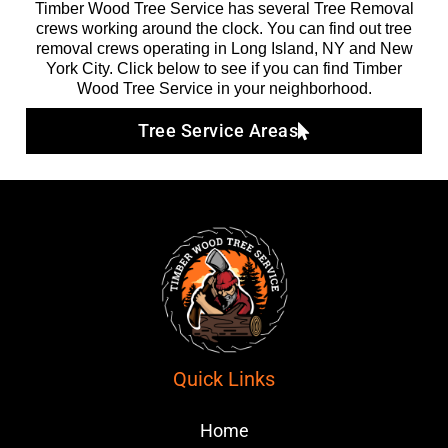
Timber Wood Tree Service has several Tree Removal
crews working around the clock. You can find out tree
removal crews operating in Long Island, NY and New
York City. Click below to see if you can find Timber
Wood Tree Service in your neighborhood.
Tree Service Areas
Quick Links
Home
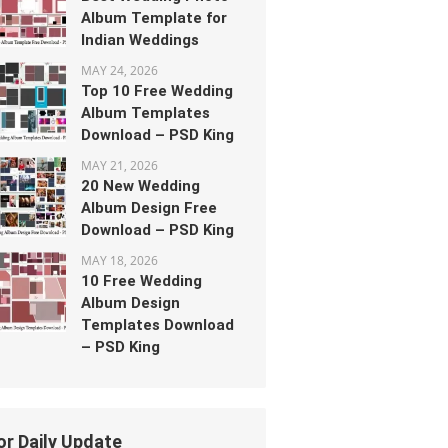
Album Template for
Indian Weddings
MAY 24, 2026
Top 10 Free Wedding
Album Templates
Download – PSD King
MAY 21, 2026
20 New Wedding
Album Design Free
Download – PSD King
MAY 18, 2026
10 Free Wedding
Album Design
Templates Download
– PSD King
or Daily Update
──────
DESCRIPTION OF THE TASK — Say the number of lines above that include "Timber", and only that.

ANSWER SPACE — 2